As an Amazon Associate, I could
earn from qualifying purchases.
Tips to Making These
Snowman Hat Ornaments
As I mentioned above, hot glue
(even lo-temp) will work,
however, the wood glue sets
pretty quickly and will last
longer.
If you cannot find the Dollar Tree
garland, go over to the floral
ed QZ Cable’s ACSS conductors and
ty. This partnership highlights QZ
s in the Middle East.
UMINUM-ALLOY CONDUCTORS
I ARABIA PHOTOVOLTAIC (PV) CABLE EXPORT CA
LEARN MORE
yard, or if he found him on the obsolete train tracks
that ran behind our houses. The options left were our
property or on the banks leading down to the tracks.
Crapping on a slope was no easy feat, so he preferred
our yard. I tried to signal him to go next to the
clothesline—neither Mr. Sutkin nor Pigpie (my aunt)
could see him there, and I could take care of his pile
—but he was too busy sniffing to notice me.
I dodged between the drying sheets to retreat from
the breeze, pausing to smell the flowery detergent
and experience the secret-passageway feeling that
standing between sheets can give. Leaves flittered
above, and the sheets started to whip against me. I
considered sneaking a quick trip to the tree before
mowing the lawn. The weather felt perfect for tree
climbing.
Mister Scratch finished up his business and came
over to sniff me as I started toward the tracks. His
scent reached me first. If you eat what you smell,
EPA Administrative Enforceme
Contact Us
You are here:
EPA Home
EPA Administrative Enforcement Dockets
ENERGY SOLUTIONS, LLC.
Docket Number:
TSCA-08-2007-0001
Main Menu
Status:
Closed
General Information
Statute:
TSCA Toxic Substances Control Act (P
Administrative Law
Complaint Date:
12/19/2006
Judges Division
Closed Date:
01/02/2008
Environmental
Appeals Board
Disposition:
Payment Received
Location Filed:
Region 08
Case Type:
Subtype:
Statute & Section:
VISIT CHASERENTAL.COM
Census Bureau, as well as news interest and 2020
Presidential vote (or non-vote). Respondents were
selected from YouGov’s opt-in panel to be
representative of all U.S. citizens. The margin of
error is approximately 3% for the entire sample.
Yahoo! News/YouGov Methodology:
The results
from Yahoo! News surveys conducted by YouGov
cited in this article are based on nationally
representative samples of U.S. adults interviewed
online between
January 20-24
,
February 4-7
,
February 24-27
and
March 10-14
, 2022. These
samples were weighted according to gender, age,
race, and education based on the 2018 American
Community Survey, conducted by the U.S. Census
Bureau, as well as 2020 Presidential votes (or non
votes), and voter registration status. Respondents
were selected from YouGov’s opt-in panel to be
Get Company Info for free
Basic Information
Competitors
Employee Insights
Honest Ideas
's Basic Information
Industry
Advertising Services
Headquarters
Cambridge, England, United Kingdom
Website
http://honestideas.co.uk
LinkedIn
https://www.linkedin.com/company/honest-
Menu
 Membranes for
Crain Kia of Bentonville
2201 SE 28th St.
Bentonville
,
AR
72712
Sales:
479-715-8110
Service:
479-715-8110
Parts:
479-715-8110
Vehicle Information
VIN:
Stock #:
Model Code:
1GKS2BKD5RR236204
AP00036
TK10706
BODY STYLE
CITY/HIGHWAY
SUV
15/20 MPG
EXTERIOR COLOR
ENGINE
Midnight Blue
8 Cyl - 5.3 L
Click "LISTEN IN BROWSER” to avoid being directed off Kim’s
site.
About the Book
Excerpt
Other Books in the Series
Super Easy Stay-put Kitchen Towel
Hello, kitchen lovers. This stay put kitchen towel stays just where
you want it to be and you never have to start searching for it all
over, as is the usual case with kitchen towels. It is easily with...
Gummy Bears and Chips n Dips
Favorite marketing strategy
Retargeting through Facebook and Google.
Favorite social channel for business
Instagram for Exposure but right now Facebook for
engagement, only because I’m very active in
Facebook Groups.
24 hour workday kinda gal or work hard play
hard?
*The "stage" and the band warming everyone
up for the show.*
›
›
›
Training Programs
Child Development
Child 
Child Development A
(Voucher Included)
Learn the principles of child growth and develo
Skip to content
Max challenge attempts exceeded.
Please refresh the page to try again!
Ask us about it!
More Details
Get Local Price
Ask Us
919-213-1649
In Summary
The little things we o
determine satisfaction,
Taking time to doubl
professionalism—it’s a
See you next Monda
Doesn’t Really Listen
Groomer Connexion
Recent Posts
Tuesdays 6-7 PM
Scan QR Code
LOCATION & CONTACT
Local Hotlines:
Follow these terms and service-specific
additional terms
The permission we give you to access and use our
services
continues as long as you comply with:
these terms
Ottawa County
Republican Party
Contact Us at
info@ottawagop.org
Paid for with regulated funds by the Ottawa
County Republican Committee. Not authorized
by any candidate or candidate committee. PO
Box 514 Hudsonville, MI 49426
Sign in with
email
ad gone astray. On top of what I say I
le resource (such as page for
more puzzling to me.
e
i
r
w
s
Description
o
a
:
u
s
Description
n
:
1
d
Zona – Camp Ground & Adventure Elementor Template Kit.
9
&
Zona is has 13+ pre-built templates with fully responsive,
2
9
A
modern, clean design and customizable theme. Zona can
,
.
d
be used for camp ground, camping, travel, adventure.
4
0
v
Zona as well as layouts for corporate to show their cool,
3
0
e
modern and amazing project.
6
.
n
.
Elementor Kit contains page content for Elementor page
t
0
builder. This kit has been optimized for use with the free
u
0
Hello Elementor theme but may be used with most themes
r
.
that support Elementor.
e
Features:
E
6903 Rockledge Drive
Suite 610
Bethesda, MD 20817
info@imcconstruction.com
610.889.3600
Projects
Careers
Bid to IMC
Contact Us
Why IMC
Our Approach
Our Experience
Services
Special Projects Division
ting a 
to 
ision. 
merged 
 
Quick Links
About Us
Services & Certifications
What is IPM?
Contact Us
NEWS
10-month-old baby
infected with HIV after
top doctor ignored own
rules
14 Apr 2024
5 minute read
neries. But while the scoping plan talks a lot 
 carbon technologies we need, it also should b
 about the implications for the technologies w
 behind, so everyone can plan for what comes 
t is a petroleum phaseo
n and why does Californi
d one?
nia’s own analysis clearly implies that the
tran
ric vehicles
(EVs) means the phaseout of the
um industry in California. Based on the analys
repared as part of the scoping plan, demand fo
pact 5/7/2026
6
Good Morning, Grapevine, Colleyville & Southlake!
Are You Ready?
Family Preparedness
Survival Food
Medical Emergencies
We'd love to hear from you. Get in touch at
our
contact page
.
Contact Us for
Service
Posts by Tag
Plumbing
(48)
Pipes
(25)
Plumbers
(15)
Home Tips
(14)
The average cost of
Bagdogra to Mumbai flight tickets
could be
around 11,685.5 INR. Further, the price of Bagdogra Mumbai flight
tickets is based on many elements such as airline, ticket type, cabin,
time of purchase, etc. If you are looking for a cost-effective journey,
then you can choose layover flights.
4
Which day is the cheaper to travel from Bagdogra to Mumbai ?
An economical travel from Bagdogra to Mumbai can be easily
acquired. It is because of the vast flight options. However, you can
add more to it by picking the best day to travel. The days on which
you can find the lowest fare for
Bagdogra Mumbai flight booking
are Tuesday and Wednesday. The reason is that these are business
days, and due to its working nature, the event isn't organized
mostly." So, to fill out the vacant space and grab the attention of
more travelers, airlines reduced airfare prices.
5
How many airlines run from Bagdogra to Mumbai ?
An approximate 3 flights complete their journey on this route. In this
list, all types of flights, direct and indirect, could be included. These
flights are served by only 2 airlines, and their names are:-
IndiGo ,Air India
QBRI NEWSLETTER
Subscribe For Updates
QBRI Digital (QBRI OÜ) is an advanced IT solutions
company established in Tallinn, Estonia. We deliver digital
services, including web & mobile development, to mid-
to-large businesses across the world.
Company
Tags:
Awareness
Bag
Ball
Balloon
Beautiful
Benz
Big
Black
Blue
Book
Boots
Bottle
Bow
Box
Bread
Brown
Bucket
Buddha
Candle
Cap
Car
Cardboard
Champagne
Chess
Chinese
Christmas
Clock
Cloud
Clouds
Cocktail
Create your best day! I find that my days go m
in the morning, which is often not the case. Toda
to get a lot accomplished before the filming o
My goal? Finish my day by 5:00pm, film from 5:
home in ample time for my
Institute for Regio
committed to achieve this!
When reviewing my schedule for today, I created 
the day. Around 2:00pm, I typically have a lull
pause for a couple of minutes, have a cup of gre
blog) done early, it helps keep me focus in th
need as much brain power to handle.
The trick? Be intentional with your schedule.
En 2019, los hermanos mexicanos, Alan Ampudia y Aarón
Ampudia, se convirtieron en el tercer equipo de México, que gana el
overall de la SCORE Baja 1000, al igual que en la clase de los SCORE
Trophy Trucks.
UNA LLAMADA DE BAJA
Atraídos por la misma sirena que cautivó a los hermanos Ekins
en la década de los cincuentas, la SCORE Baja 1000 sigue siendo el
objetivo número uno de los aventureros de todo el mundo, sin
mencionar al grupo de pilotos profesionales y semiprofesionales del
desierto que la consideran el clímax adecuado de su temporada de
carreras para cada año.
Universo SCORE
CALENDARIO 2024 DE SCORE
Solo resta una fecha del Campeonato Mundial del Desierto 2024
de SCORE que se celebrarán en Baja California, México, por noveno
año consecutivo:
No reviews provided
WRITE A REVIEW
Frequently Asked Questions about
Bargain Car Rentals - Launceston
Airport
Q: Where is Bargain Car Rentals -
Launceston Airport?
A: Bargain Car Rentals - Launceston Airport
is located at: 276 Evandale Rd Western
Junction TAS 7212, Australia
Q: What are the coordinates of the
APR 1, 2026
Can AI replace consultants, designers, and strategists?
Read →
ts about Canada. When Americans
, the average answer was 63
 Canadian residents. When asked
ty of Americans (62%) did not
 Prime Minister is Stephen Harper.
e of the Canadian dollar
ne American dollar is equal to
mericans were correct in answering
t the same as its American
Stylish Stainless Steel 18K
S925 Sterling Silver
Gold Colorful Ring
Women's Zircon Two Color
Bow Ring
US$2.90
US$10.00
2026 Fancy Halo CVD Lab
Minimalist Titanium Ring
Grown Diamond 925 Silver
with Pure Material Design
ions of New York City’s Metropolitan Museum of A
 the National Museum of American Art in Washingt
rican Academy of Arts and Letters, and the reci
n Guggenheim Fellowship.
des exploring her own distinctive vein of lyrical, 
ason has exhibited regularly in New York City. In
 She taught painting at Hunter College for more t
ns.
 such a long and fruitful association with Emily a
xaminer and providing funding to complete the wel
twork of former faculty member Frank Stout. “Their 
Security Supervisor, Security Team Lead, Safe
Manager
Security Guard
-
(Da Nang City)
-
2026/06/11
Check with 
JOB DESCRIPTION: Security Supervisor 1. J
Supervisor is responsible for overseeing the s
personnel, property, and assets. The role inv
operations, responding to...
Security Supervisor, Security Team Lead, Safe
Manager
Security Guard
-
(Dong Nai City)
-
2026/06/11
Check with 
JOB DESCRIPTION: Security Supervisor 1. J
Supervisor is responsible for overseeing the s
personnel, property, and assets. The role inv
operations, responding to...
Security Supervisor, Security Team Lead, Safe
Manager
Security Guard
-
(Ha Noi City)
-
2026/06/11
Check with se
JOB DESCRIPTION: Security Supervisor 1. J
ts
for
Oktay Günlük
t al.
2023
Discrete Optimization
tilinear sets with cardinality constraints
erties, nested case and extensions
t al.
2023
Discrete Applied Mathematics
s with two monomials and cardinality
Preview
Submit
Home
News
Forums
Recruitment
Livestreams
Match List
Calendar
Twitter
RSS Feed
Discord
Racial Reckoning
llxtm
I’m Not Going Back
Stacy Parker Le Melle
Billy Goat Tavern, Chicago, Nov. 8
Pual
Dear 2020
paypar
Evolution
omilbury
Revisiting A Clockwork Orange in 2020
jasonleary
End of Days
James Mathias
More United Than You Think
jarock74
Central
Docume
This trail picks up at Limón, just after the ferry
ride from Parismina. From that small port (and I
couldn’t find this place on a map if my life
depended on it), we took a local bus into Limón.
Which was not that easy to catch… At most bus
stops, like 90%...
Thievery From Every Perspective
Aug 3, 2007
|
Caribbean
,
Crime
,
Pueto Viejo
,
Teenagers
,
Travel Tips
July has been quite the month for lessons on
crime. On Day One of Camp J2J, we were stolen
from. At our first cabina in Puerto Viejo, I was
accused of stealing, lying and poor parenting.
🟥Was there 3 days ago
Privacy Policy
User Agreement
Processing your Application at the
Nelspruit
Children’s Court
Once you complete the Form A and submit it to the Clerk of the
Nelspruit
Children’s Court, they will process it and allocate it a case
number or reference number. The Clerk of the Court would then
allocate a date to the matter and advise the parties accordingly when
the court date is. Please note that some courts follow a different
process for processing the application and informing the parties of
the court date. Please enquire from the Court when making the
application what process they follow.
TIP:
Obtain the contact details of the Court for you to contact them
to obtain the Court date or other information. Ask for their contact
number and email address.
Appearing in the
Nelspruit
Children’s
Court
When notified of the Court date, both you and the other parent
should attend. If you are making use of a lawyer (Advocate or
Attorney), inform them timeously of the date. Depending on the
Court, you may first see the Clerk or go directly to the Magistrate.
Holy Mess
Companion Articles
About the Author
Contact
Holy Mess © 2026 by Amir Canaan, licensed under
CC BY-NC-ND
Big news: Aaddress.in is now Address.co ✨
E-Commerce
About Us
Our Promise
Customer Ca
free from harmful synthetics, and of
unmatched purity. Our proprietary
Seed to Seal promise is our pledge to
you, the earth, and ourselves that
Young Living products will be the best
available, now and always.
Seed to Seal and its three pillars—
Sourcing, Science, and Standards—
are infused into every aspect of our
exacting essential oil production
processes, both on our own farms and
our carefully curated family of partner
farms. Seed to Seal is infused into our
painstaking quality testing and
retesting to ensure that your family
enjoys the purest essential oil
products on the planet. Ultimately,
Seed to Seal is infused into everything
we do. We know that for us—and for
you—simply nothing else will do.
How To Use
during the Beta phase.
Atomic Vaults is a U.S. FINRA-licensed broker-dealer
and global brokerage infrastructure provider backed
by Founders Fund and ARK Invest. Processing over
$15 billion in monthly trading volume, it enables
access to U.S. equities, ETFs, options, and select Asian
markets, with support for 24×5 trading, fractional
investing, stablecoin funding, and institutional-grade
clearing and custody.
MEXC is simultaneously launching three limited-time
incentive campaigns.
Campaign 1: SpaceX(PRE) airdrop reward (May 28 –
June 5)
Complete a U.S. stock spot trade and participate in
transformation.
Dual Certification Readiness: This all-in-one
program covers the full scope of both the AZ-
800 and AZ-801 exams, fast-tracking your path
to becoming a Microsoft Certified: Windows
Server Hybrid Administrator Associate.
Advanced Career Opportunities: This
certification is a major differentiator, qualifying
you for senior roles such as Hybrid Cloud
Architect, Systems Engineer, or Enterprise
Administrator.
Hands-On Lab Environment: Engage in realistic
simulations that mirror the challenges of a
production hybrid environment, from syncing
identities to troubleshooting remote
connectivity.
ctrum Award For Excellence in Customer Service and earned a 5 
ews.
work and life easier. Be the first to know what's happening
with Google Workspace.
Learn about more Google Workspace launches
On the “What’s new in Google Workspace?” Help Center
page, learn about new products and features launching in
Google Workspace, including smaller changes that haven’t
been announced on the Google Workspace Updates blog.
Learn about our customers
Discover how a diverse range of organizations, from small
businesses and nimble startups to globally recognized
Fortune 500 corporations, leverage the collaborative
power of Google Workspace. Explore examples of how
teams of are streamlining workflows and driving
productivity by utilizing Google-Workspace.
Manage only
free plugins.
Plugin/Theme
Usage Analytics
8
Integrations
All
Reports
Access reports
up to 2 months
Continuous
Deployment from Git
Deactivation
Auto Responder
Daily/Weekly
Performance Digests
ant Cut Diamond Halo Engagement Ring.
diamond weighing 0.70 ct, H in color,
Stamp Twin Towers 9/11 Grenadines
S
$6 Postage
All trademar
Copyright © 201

:::::

_Exercise prompt:_
Go through the listing and copy each line with the string "free".

_Answer space:_
Get Company Info for free
builder. This kit has been optimized for use with the free
free from harmful synthetics, and of
free plugins.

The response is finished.